Salzer said that without the country’s military veterans, “July 4 would just be a date on the calendar."

“We thank our veterans … I don’t need it, but it makes me feel great. It tells us people understand you did something for their freedom,” added Salzer, a retired Navy veteran. “You’ll never know how important it is for a veteran to be remembered.” 

Anglace also told those in attendance of the city’s push to consolidate all the city’s war memorials at Veterans Memorial Park – turning the area into an educational experience. 

“Under Mayor Mark Lauretti, Shelton has undertaken a mission to remember our veterans,” Anglace said, adding that a Veterans Memorial Committee was formed to bring this plan to life. 

“(This is to) tell their story so that future generations will not forget their extraordinary contributions,” Anglace said. “We are consolidating all existing city veteran monuments at Veterans Memorial Park. It will no longer be known as The Slab, it is going to be Veterans Memorial Park come Hell or high water.” 

The park is already home to monuments honoring World War I and II, the Korean War and Vietnam War, but plans are in place to add monuments – one for the War on Terror, and another honoring the history of the US Thresher, a nuclear submarine that sank some 200 miles east of Cape Cod, Mass. All on board, including Shelton resident Lt. John Smarz, died. 

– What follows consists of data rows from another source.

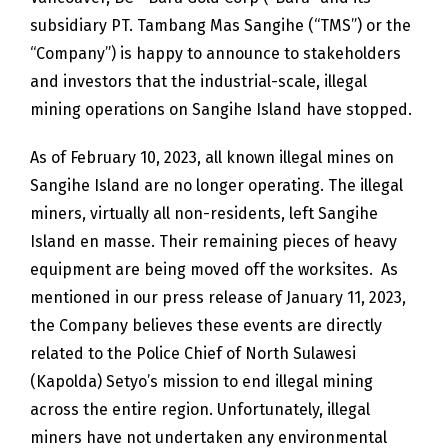
subsidiary PT. Tambang Mas Sangihe (“TMS”) or the
“Company”) is happy to announce to stakeholders
and investors that the industrial-scale, illegal
mining operations on Sangihe Island have stopped.
As of February 10, 2023, all known illegal mines on
Sangihe Island are no longer operating. The illegal
miners, virtually all non-residents, left Sangihe
Island en masse. Their remaining pieces of heavy
equipment are being moved off the worksites. As
mentioned in our press release of January 11, 2023,
the Company believes these events are directly
related to the Police Chief of North Sulawesi
(Kapolda) Setyo’s mission to end illegal mining
across the entire region. Unfortunately, illegal
miners have not undertaken any environmental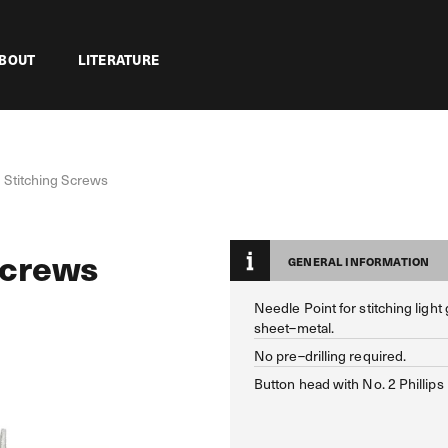
BOUT
LITERATURE
 Stitching Screws
Screws
GENERAL INFORMATION
Needle Point for stitching light
sheet–metal.
No pre–drilling required.
Button head with No. 2 Phillips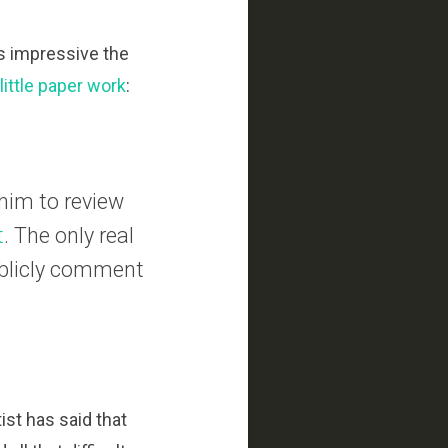
ds impressive the
a little paper work
:
 him to review
t
. The only real
ublicly comment
ist has said that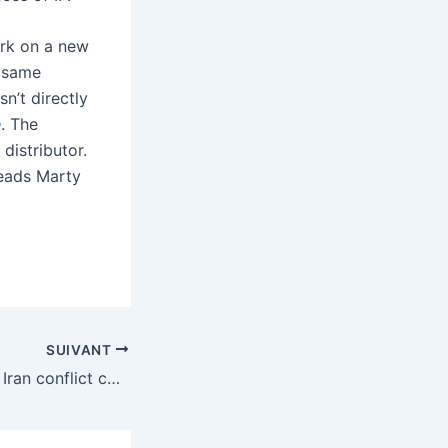
ork on a new
 same
’t directly
e
. The
distributor.
 heads Marty
SUIVANT
How the spiraling Iran conflict could affect data centers and electricity costs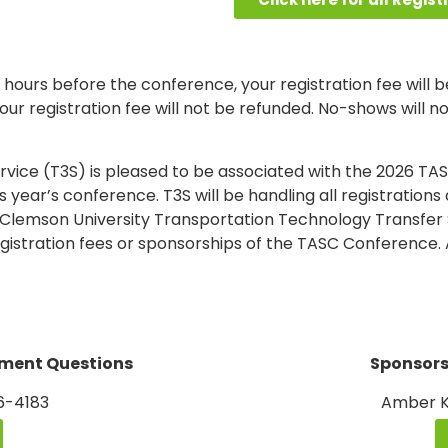
 hours before the conference, your registration fee will be
ur registration fee will not be refunded. No-shows will no
vice (T3S) is pleased to be associated with the 2026 TA
is year’s conference. T3S will be handling all registrati
 Clemson University Transportation Technology Transfer 
gistration fees or sponsorships of the TASC Conference. 
yment Questions
Sponsors
56-4183
Amber K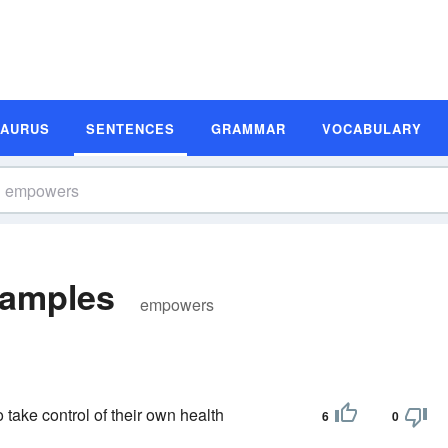
SAURUS
SENTENCES
GRAMMAR
VOCABULARY
amples
empowers
take control of their own health
6
0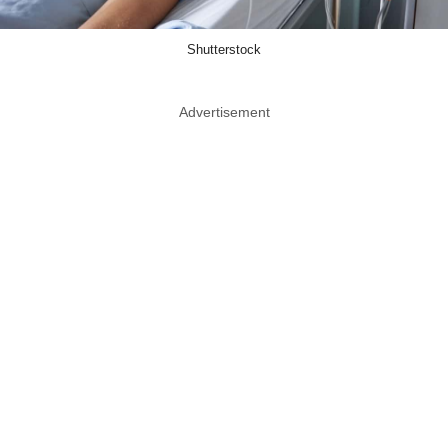
Shutterstock
Advertisement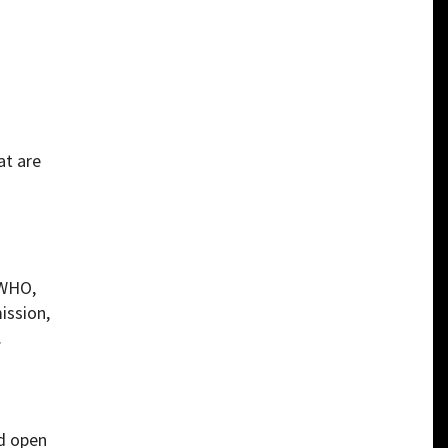
at are
[WHO,
ission,
.
ld open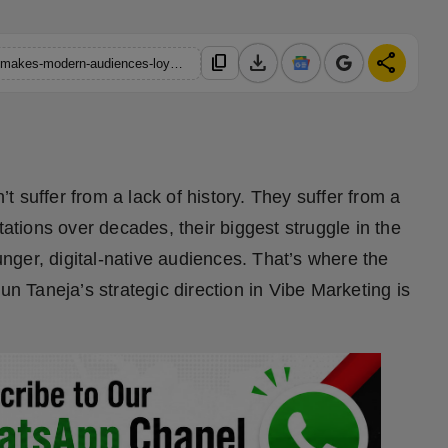
download
share
content_copy
https://hindustanmetro.com/how-nipun-tanejas-vibe-marketing-makes-modern-audiences-loyal-to-legacy-brands
 suffer from a lack of history. They suffer from a
tations over decades, their biggest struggle in the
ounger, digital-native audiences. That’s where the
un Taneja’s strategic direction in Vibe Marketing is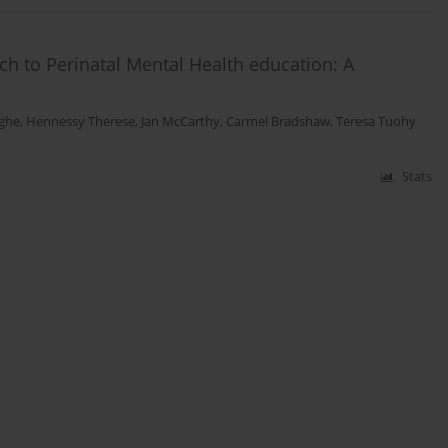
ch to Perinatal Mental Health education: A
ighe
,
Hennessy Therese
,
Jan McCarthy
,
Carmel Bradshaw
,
Teresa Tuohy
Stats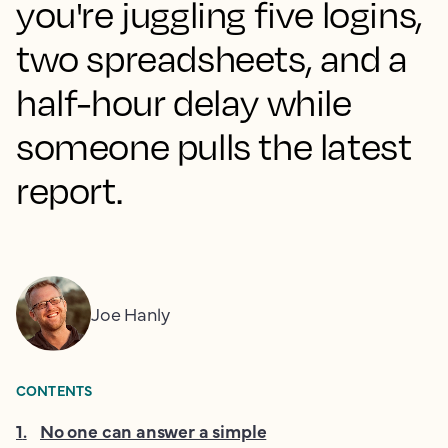
you're juggling five logins,
two spreadsheets, and a
half-hour delay while
someone pulls the latest
report.
Joe Hanly
CONTENTS
1
.
No one can answer a simple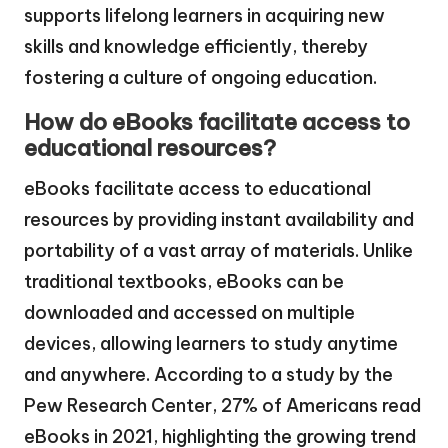
supports lifelong learners in acquiring new
skills and knowledge efficiently, thereby
fostering a culture of ongoing education.
How do eBooks facilitate access to
educational resources?
eBooks facilitate access to educational
resources by providing instant availability and
portability of a vast array of materials. Unlike
traditional textbooks, eBooks can be
downloaded and accessed on multiple
devices, allowing learners to study anytime
and anywhere. According to a study by the
Pew Research Center, 27% of Americans read
eBooks in 2021, highlighting the growing trend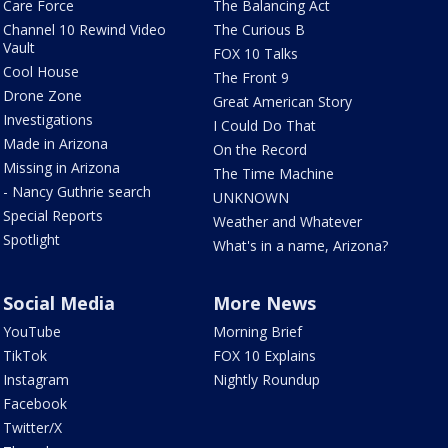
Care Force
The Balancing Act
Channel 10 Rewind Video
The Curious B
Vault
FOX 10 Talks
Cool House
The Front 9
Drone Zone
Great American Story
Investigations
I Could Do That
Made in Arizona
On the Record
Missing in Arizona
The Time Machine
- Nancy Guthrie search
UNKNOWN
Special Reports
Weather and Whatever
Spotlight
What's in a name, Arizona?
Social Media
More News
YouTube
Morning Brief
TikTok
FOX 10 Explains
Instagram
Nightly Roundup
Facebook
Twitter/X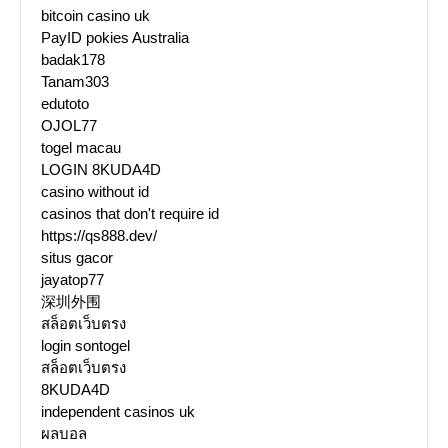
bitcoin casino uk
PayID pokies Australia
badak178
Tanam303
edutoto
OJOL77
togel macau
LOGIN 8KUDA4D
casino without id
casinos that don't require id
https://qs888.dev/
situs gacor
jayatop77
深圳外围
สล็อตเว็บตรง
login sontogel
สล็อตเว็บตรง
8KUDA4D
independent casinos uk
ผลบอล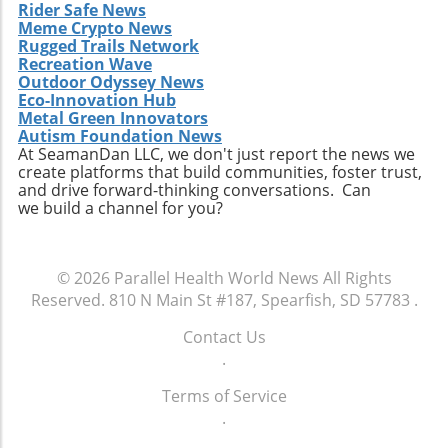
Rider Safe News
Meme Crypto News
Rugged Trails Network
Recreation Wave
Outdoor Odyssey News
Eco-Innovation Hub
Metal Green Innovators
Autism Foundation News
At SeamanDan LLC, we don't just report the news we
create platforms that build communities, foster trust,
and drive forward-thinking conversations. Can
we build a channel for you?
© 2026
Parallel Health World News
All Rights
Reserved.
810 N Main St #187, Spearfish, SD 57783
.
Contact Us
.
Terms of Service
.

Anglace said there will be a QR code at each monument, which can be used to learn the history of each. He added that Shelton students are working on creating the QR codes. 

“What better way to make them part of the veterans' experience than to get them involved and do it,” he said. “Our hope is that a walk along the Riverwalk will soon become a destination for a veteran's educational tour informing people about how Shelton veterans contributed to our military legacy." 

The city moved the World War II Eagle monument from Riverview Park to Veterans Memorial Park. There is also a plan to revise the Civil War monument to tell the tale of Connecticut and New England veterans and of the 34-star American flag that they carried into battle. 

“You will be able to go from one monument to another and get a story,” Anglace said. “It is our duty as veterans to tell their story of those veterans who proceeded us, to recognize their deeds and never forget that it was our veterans who made the USA what it has come to be — the land of the free because of the brave.”